During the 2016 US presidential race, the main reference to disruptive technology concerned Hillary Clinton’s email debacle,3 and despite all the talk about job losses, neither candidate addressed the potential impact of automation. Donald Trump warned voters that the Mexicans and Chinese will take their jobs, and that they should therefore build a wall on the Mexican border.4 He never warned voters that the algorithms will take their jobs, nor did he suggest building a firewall on the border with California.

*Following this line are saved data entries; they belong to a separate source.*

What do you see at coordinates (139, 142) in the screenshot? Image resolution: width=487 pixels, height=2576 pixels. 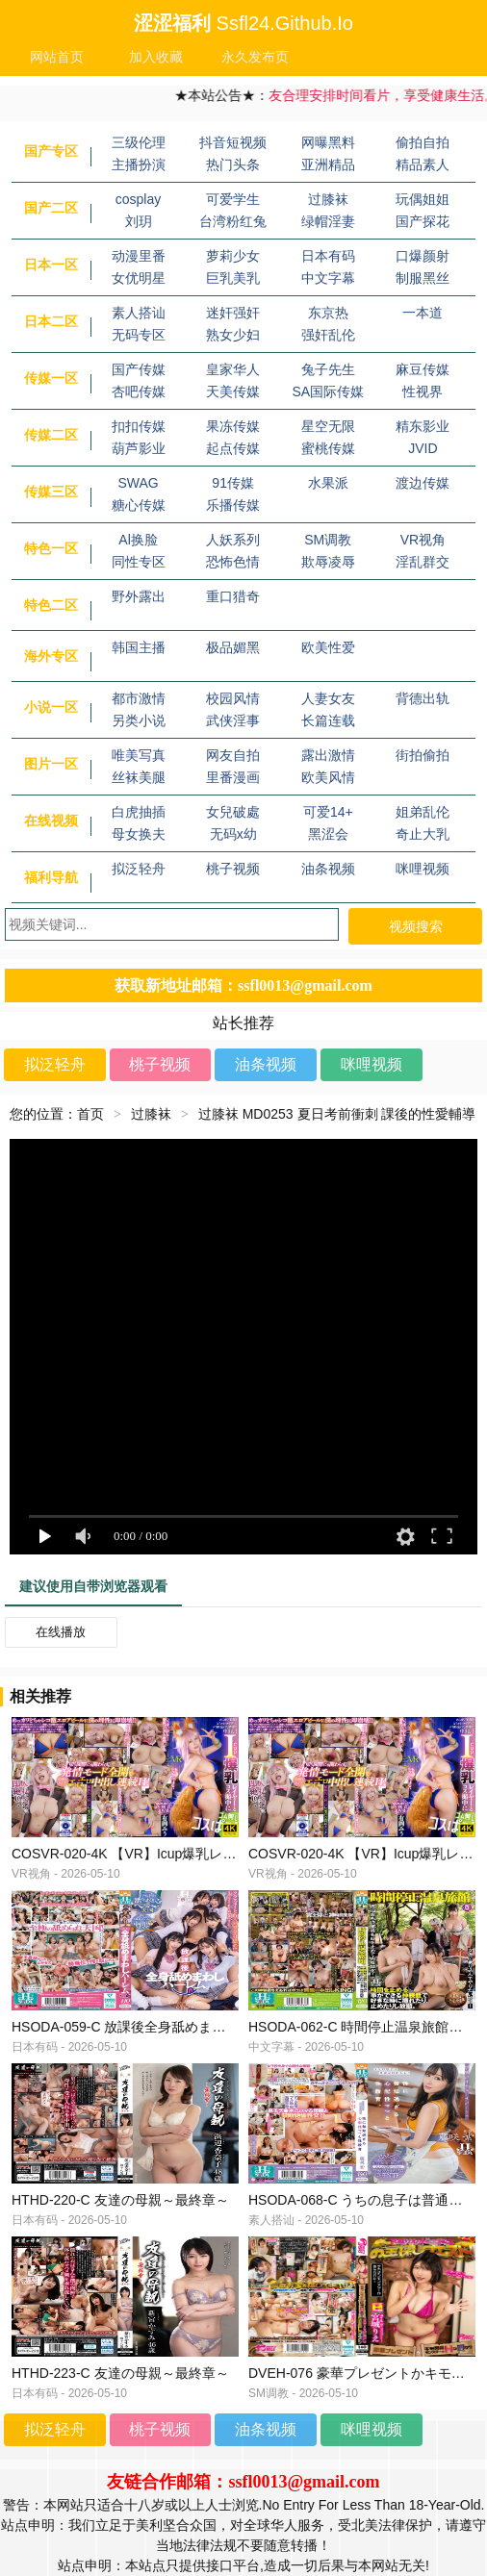 I see `三级伦理` at bounding box center [139, 142].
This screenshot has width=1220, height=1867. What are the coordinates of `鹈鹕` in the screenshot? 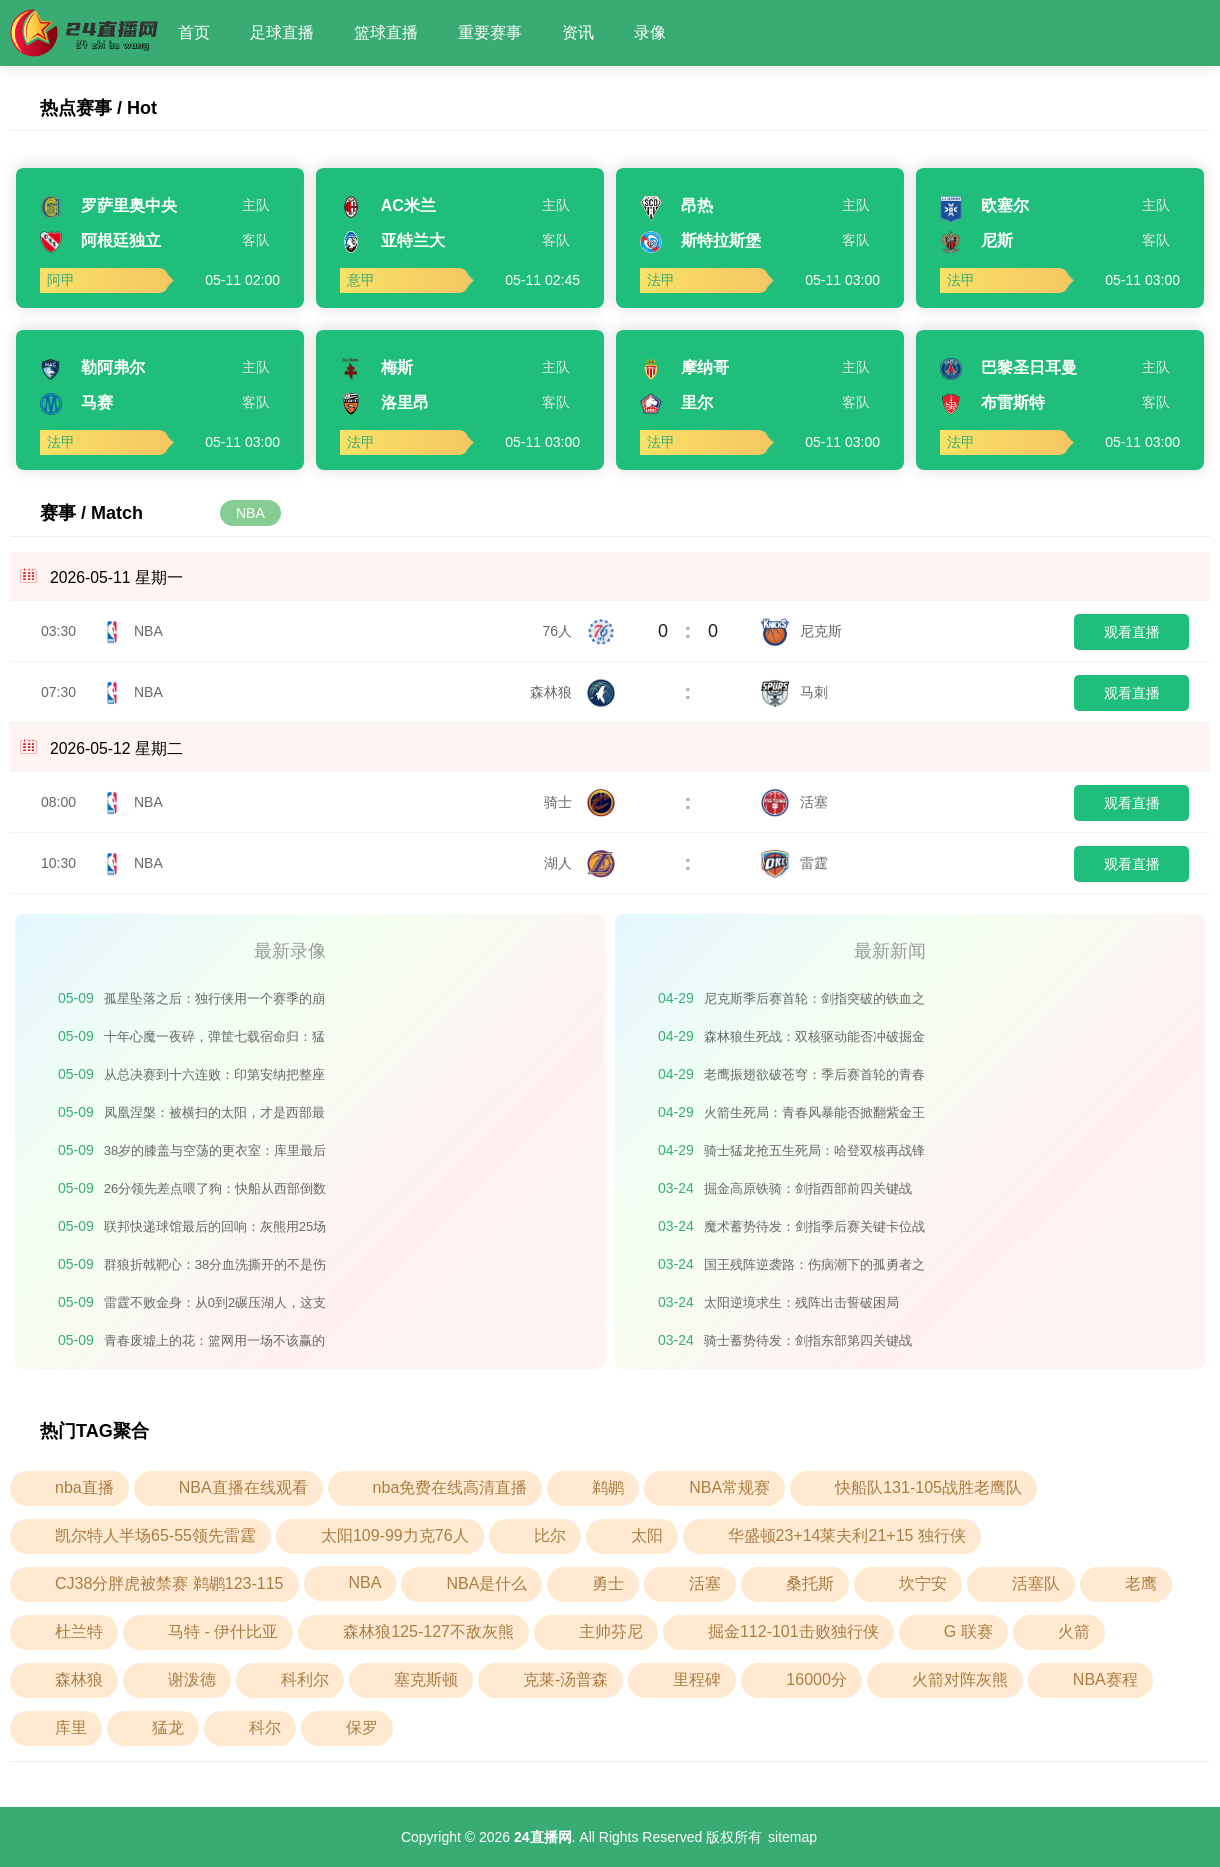 It's located at (608, 1487).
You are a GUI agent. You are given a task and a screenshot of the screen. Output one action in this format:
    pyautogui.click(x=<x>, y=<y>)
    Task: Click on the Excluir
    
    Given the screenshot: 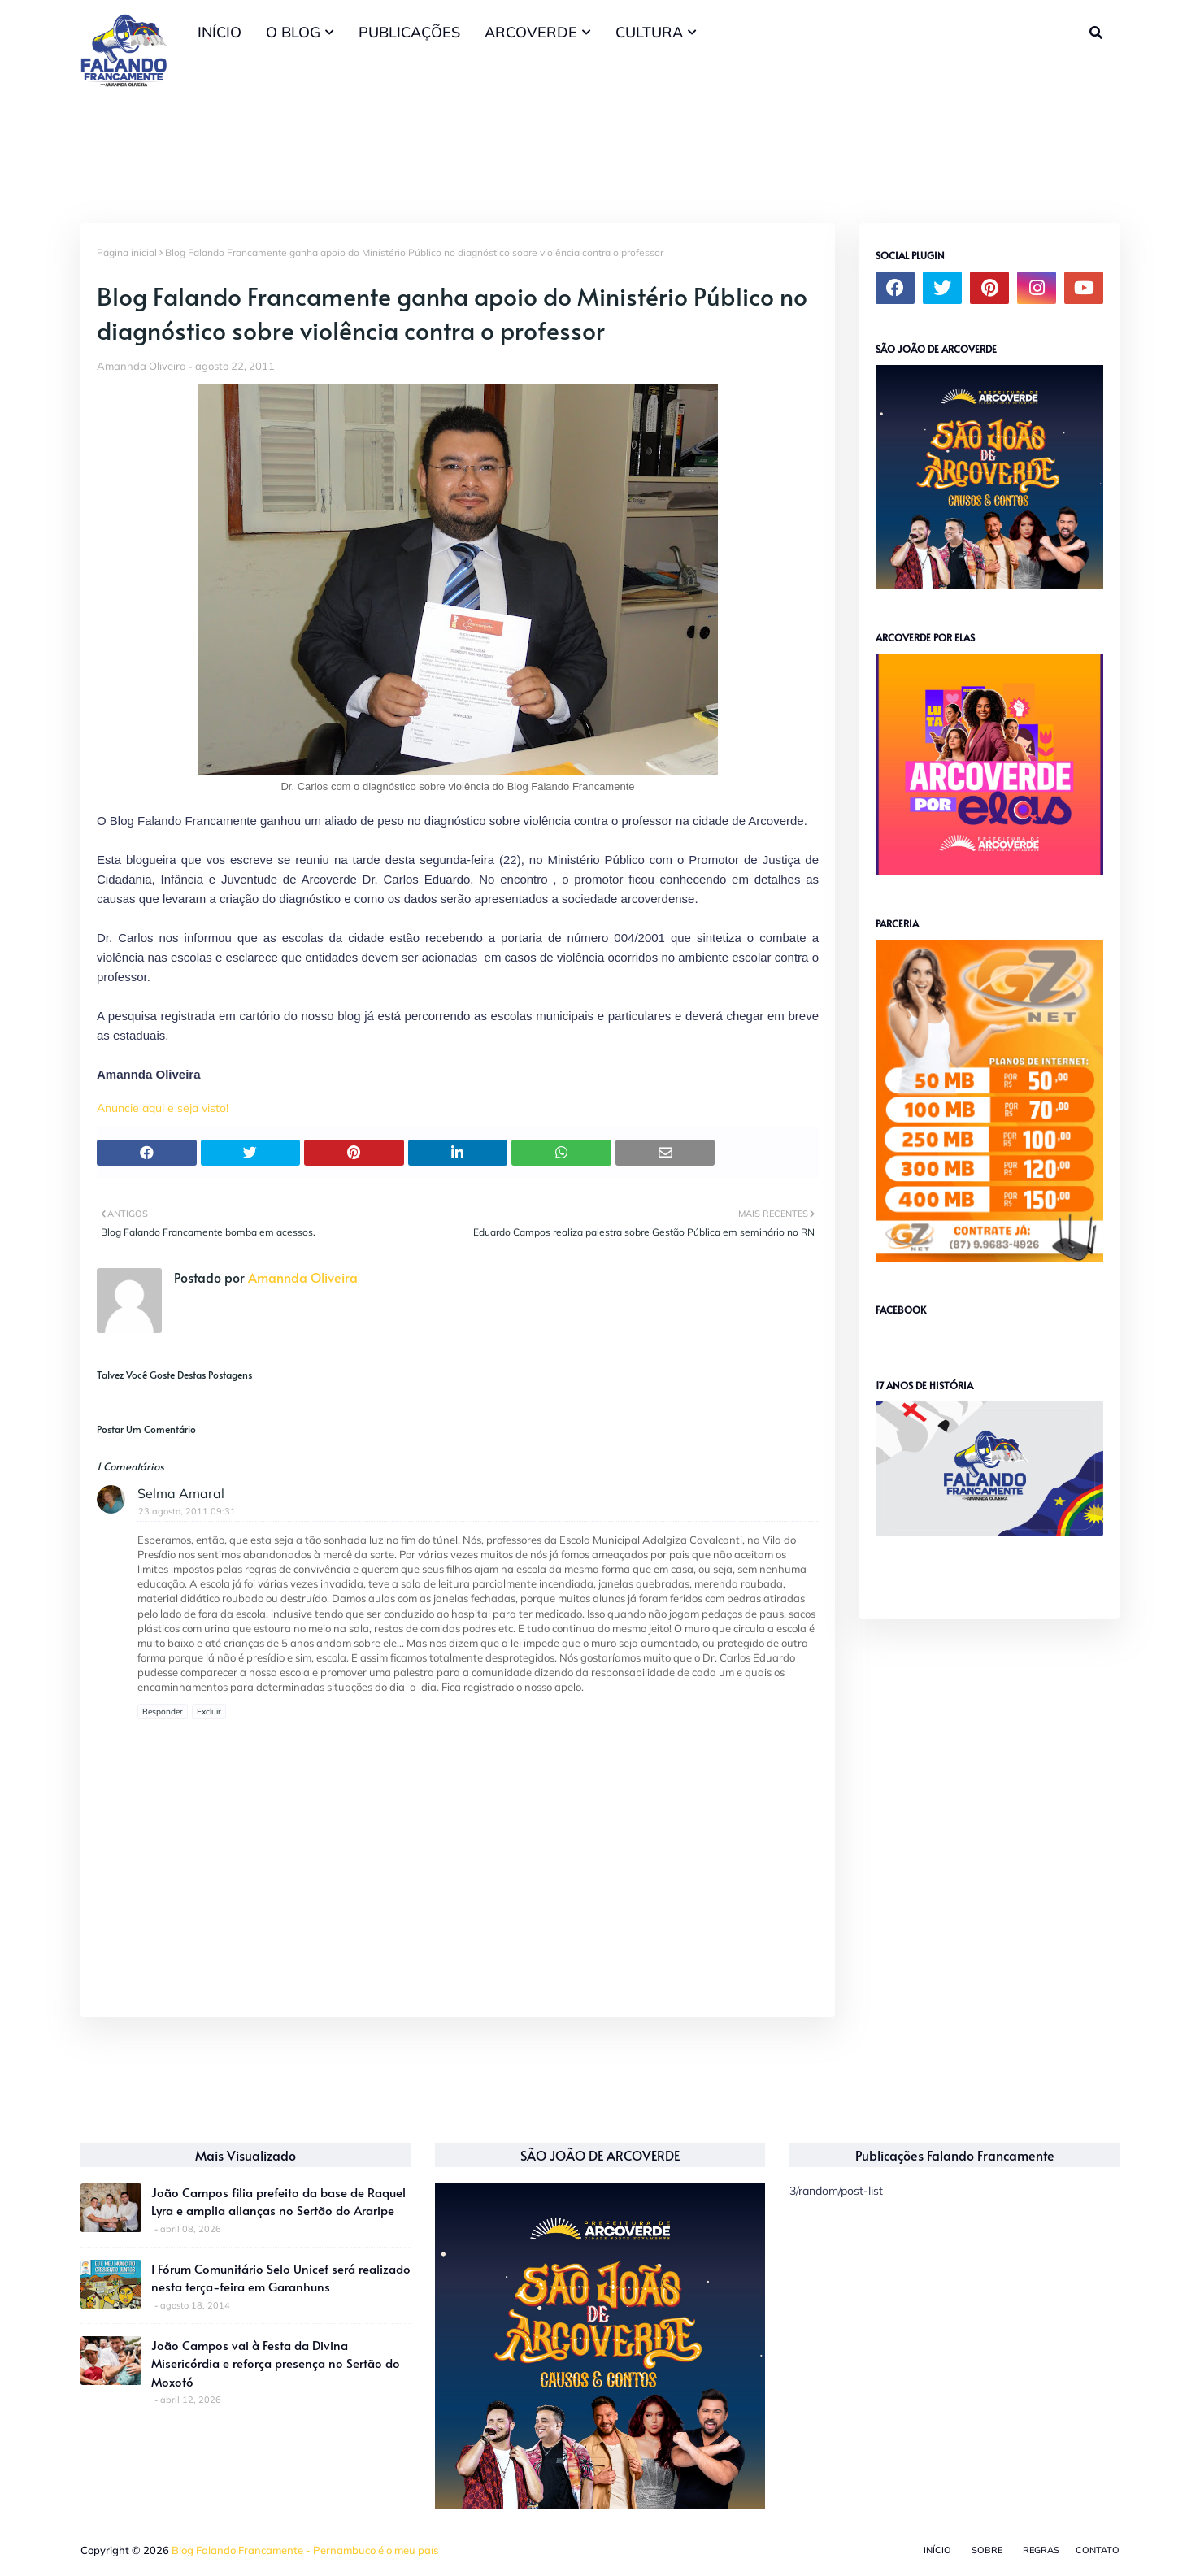 What is the action you would take?
    pyautogui.click(x=209, y=1711)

We have no idea what the job market will look like in 2050. It is generally agreed that machine learning and robotics will change almost every line of work – from producing yoghurt to teaching yoga. However, there are conflicting views about the nature of the change and its imminence. Some believe that within a mere decade or two, billions of people will become economically redundant. Others maintain that even in the long run automation will keep generating new jobs and greater prosperity for all.
In my view the lest constructive way is to resort to an emotional stubbernness.
This is the consciousness of antiquated religions who hope to convince others of their belief. Those are:
- Throwing billions into maintainance of our obsolete capitalism
- Reviving an antiquated nationalism
- looking for someone to blame for the coronavirus (that can be done later)
- to deny the existance of
- climate change
- the coronavirus
- or the “rise of the machines” which will take our work
Not only does that gridlock ones position; it also literally violates everyone by destroying other’s health, environment or happiness.
But the most constructive way seems to me to face the music and to look for constructive ways out of this mess one step at the time.
- We have to protect ourselves from the coronavirus
- We have to look for a changed capitalism (such as universal basic income which would kill
- the bird of forced labour, which soon will be automated away anyway,
- as well as corona-unemployment in one go)
- When rebuilding our world, the new normal should not simply to revert to destructive old norms, but an environmentally friendly one.
- This is the chance for politicians without attacking the elite to simply not rescue environmentally unfriendly technologies (such as fossil fuel energies) anymore.
Overall, instead of this being a worrisome time,
this could turn out to be a kick starter for a brighter future for all of us.